Nur sieben Punkte sammelte der 1. FC Nürnberg in den letzten sechs Spielen der Saison 2024/25, traf aber in dieser Zeit nahezu ausschließlich auf Teams aus dem oberen Tabellendrittel. Damals ließ der im Niemandsland der Tabelle stehende Club die Spielzeit gemächlich austrudeln, heuer erhofft sich Cheftrainer Miroslav Klose mehr Zielstrebigkeit im Endspurt: „Wir haben uns intern Ziele gesteckt. Es sind noch sechs Spiele und dementsprechend viele Punkte zu vergeben. Wir wollen diese restlichen Spiele anders bestreiten, als es letztes Jahr der Fall war.“
Es kann vor diesem Hintergrund als erleichternd, aber auch als erschwerend interpretiert werden, dass der Club noch gegen sämtliche Abstiegskandidaten spielt. Klar, das sind Teams, gegen die der 1. FC Nürnberg qua Ambition und Qualität gewinnen sollte. Aber es sind auch Teams, für die es – anders als für die Franken – im Endspurt um Alles geht. Zu diesem Kreis zählt der kommende Gegner: Dynamo Dresden befindet sich zwar seit der Winterpause in aufsteigender Form, was sich am siebten Platz in der Rückrundentabelle ablesen lässt, hängt aber aufgrund der desolaten Hinrunde noch immer tief im Abstiegskampf. Aktuell stehen die Sachsen zwar auf dem 15. Tabellenplatz, sind aber punktgleich mit den Plätzen 16 und 17.

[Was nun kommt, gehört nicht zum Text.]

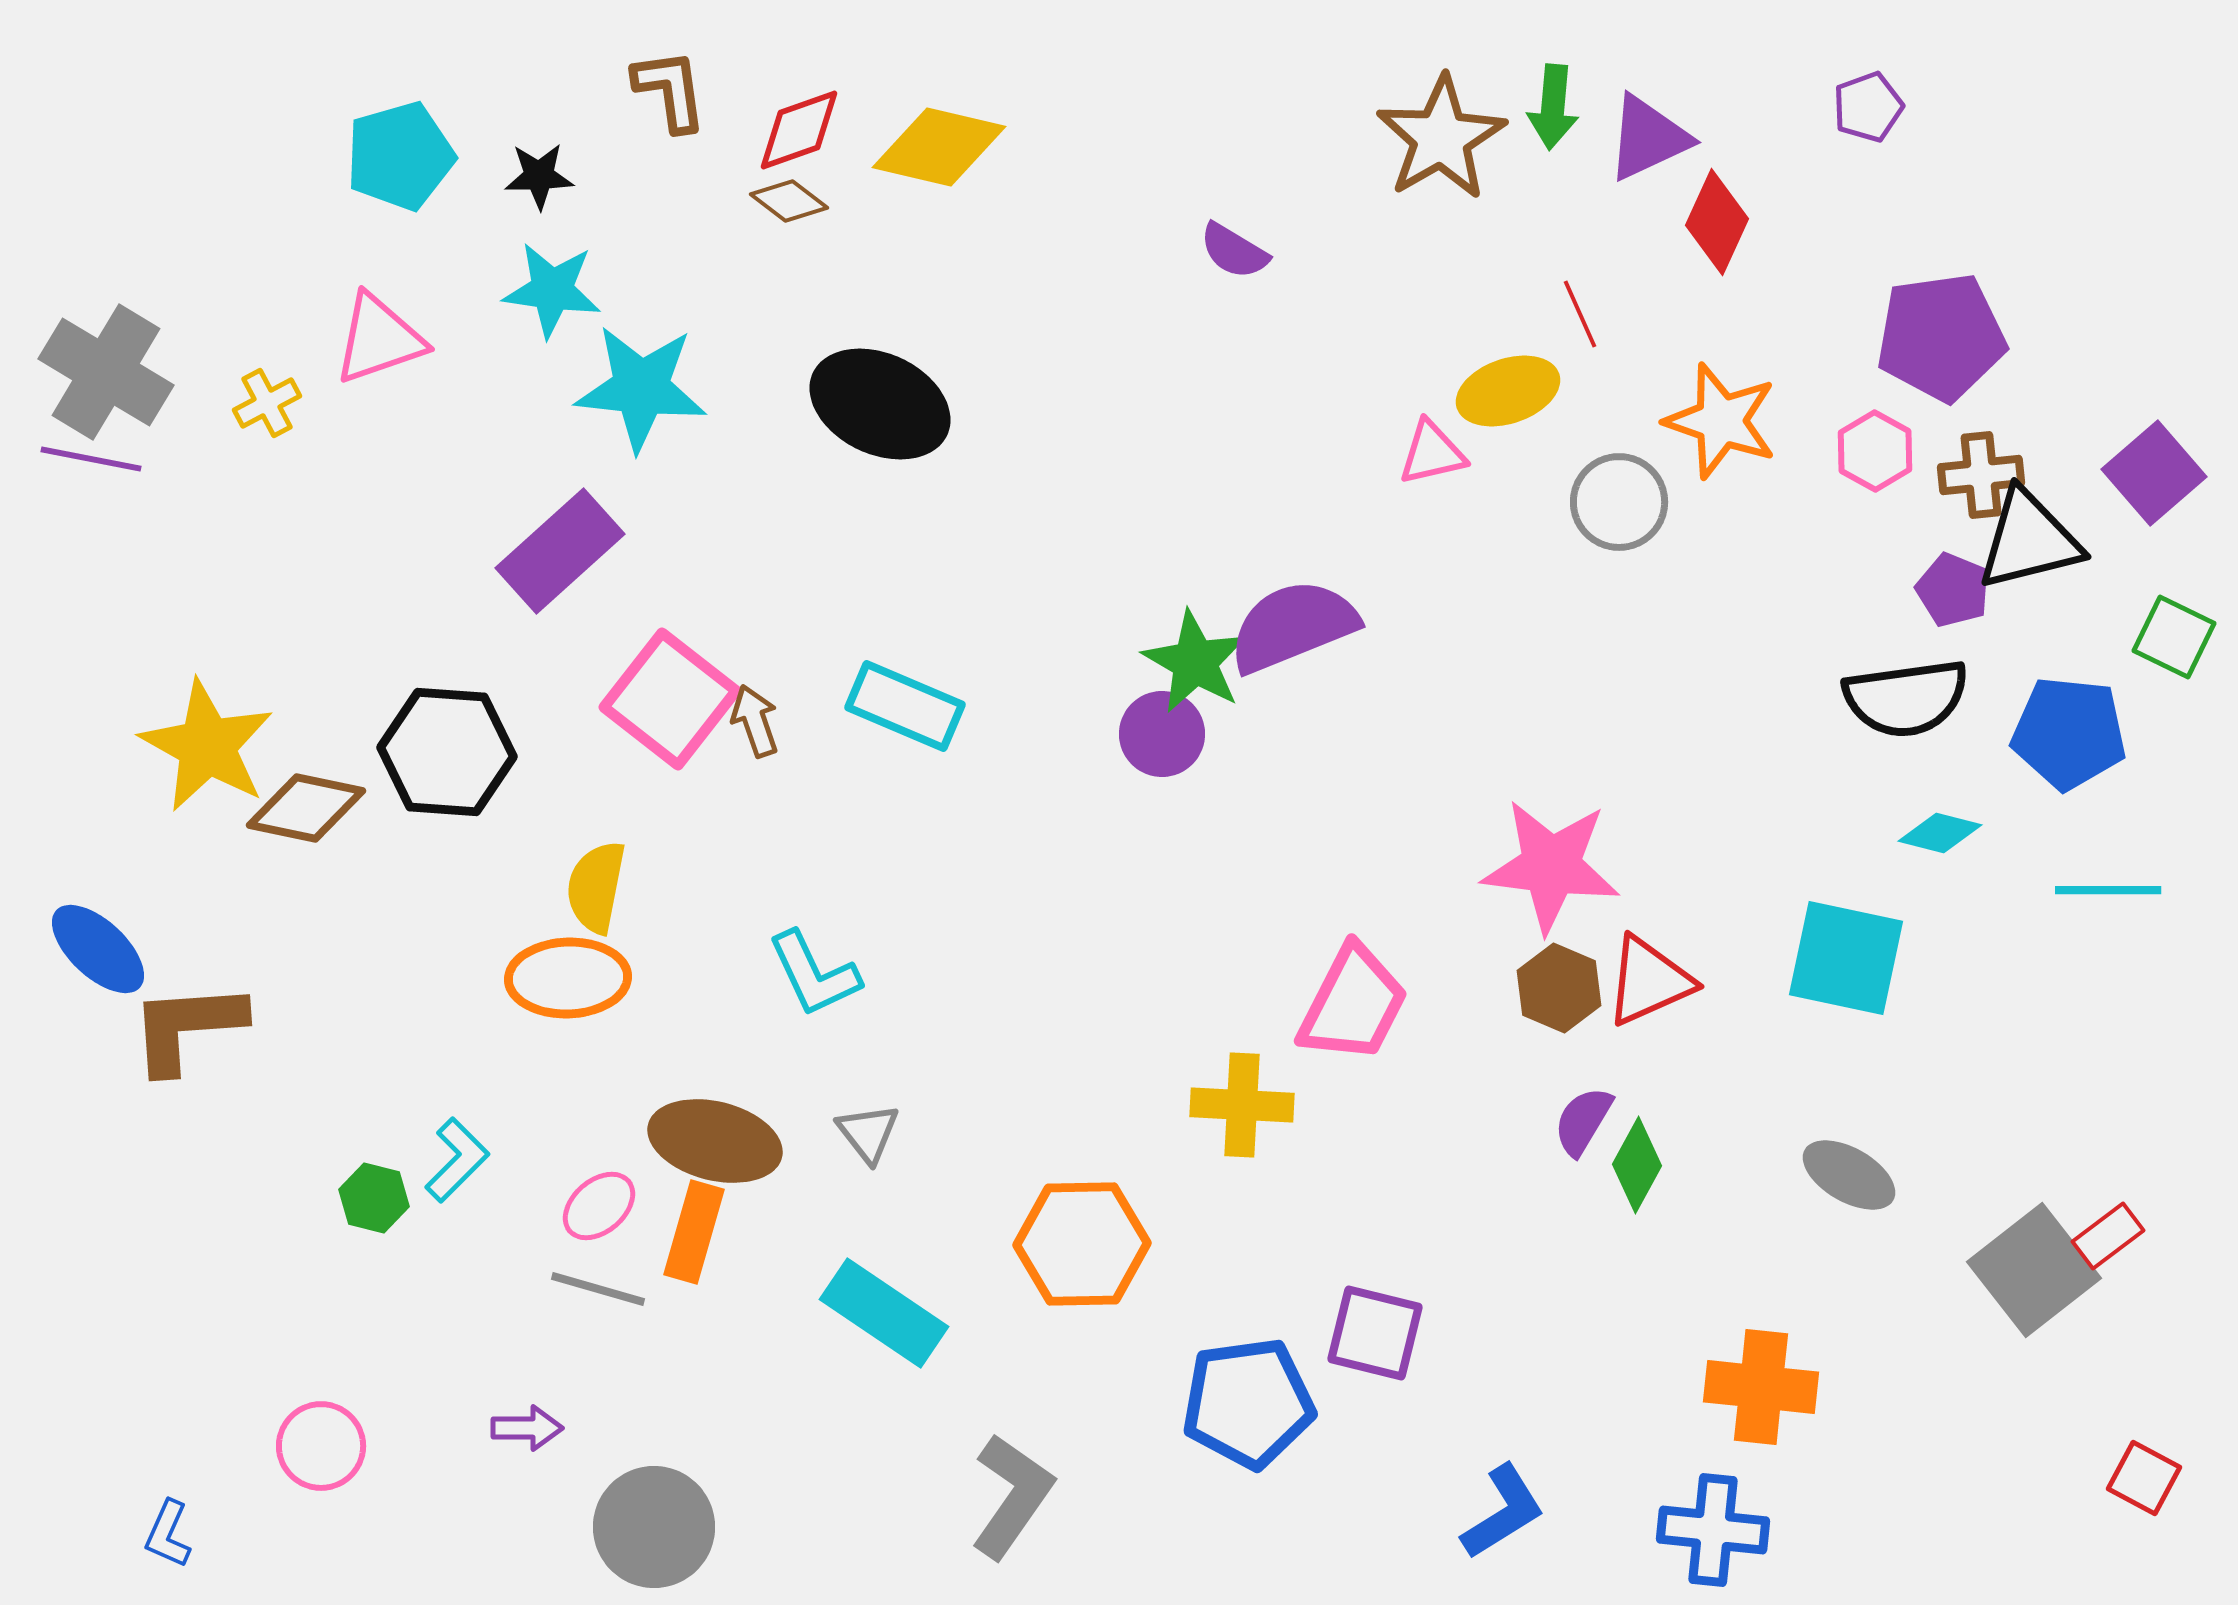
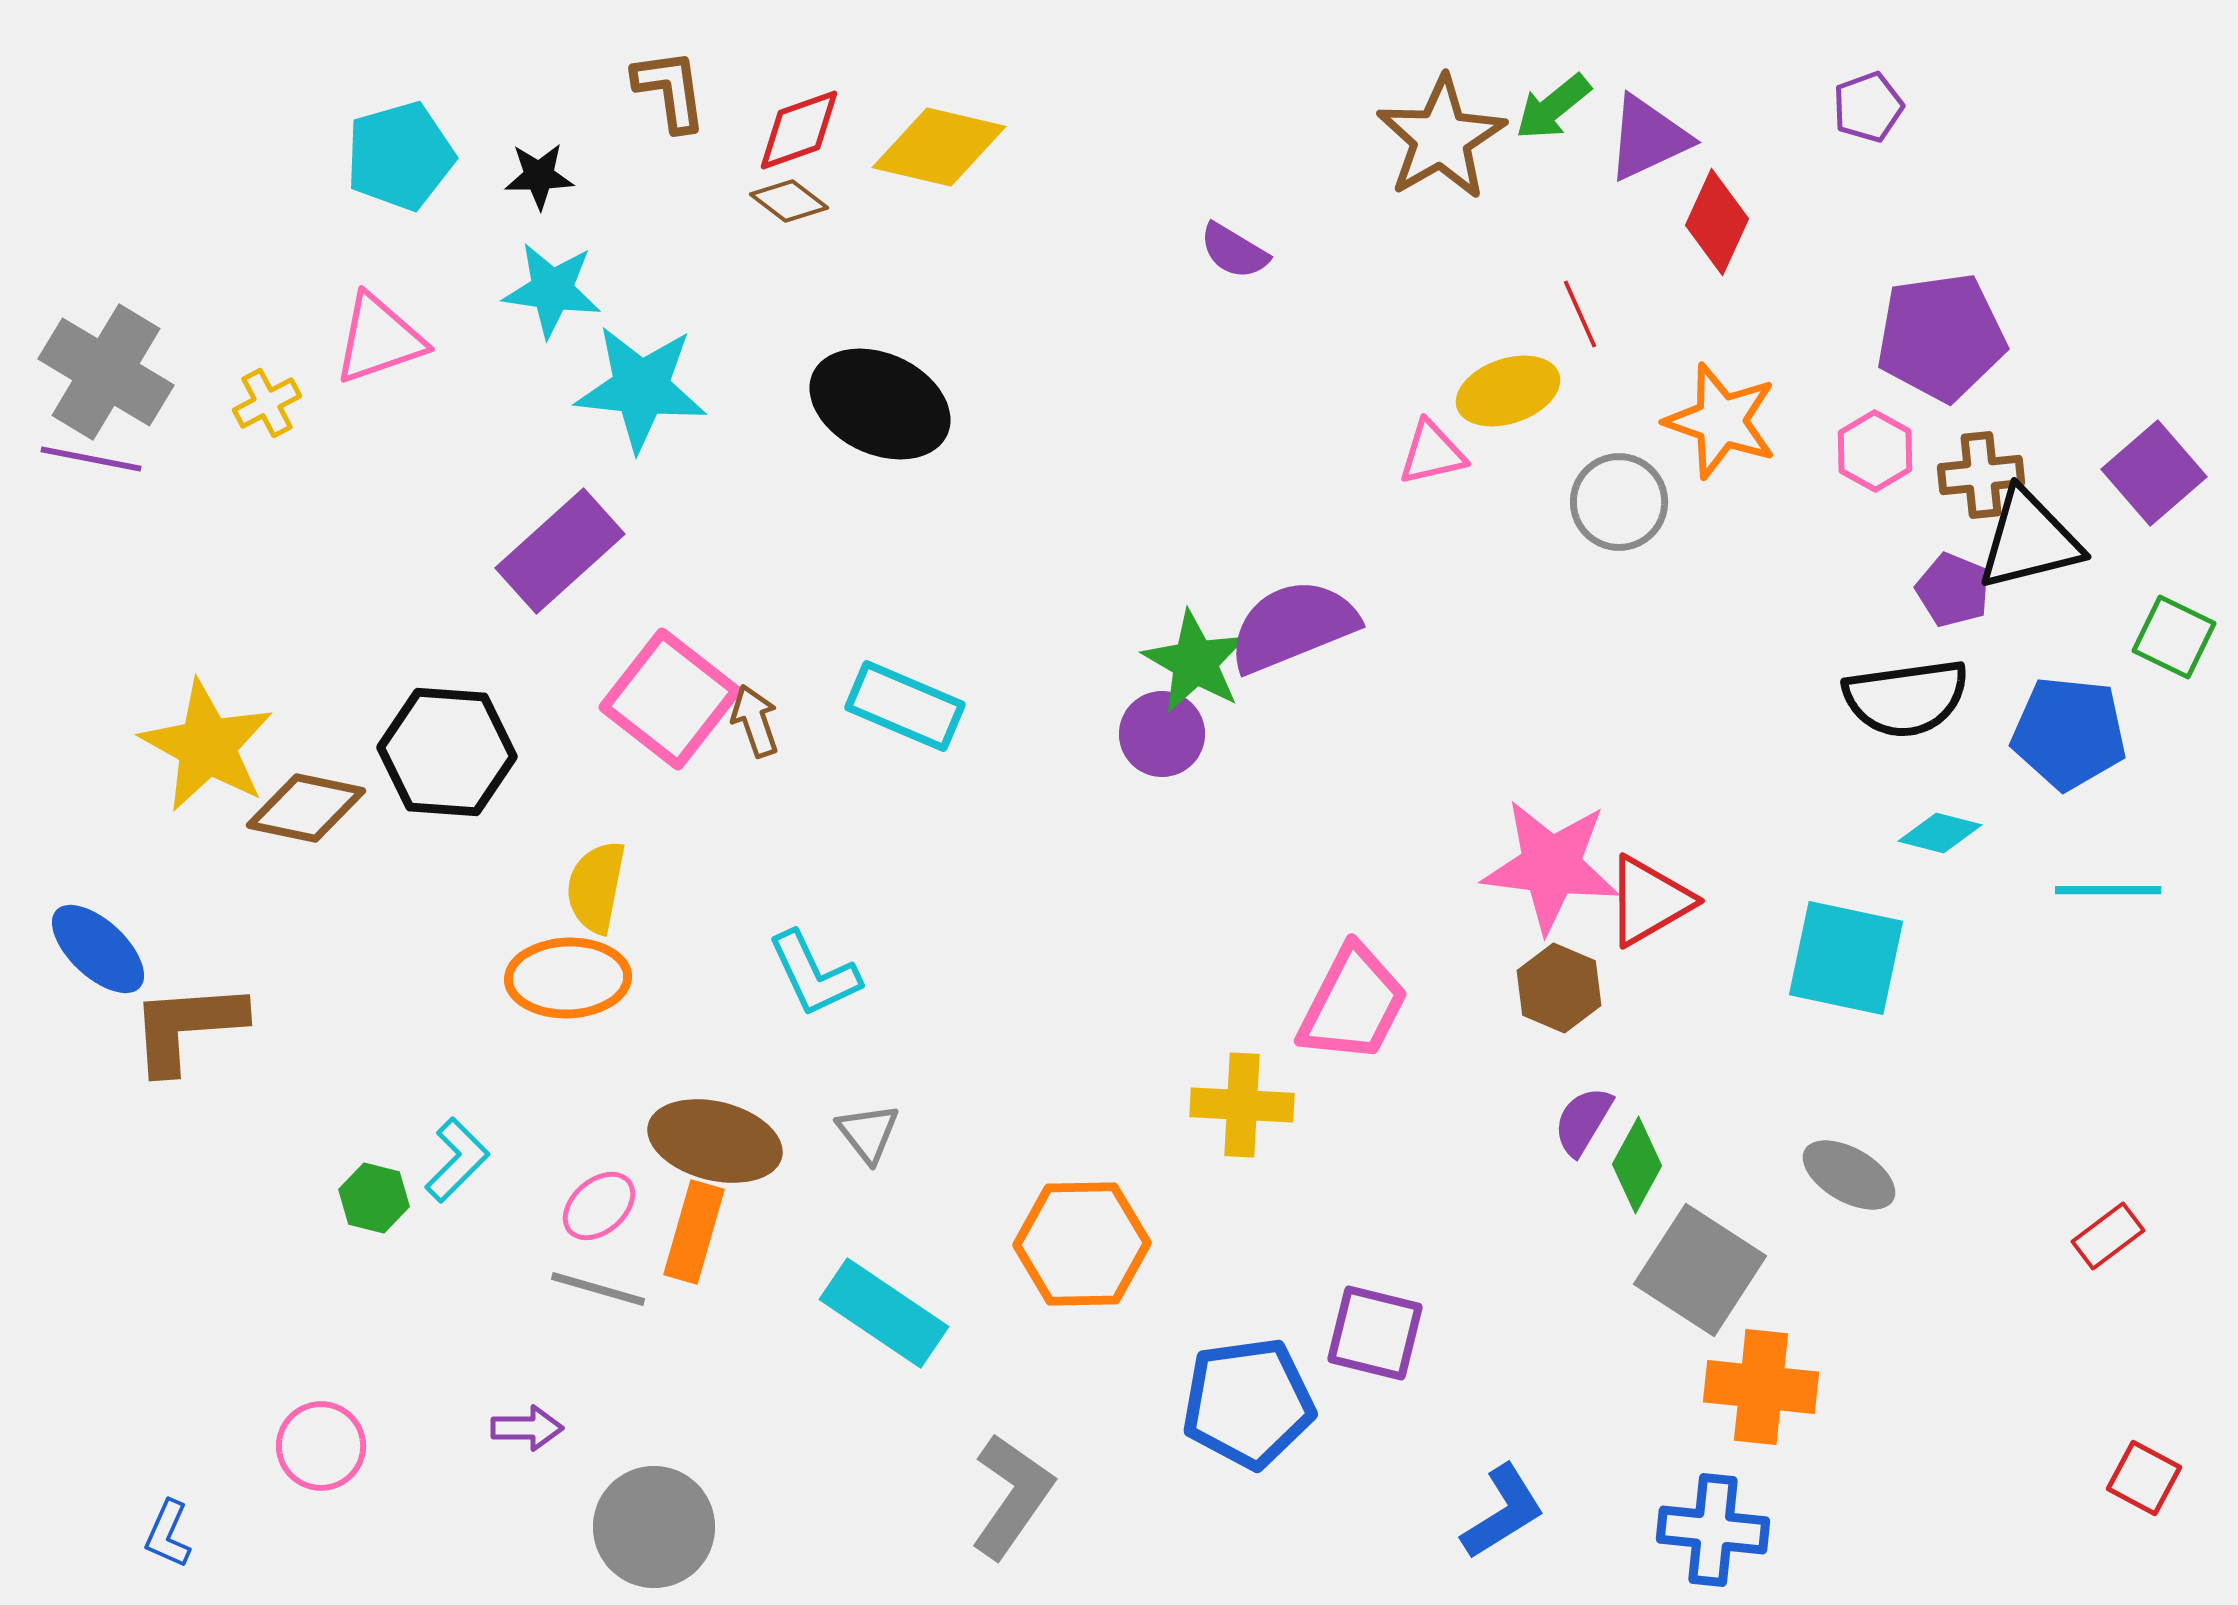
green arrow at (1553, 107): rotated 46 degrees clockwise
red triangle at (1649, 981): moved 80 px up; rotated 6 degrees counterclockwise
gray square at (2034, 1270): moved 334 px left; rotated 19 degrees counterclockwise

„Es ist eine ganz andere Mannschaft als in der Hinrunde, sie haben andere Profile dazugewonnen. Sie sind – abgesehen von Standards – in allen Spielphasen, sehr gut – sehr aggressiv und lauffreudig“, analysierte FCN-Coach Klose den kommenden Gegner. Gegen Dresden wird „viel an uns liegen“, man müsse den Gegner „laufen lassen“ und in Anbetracht des ernüchternden 1:1-Remis gegen Abstiegskandidat Braunschweig am Ostersonntag „eine Reaktion zeigen“.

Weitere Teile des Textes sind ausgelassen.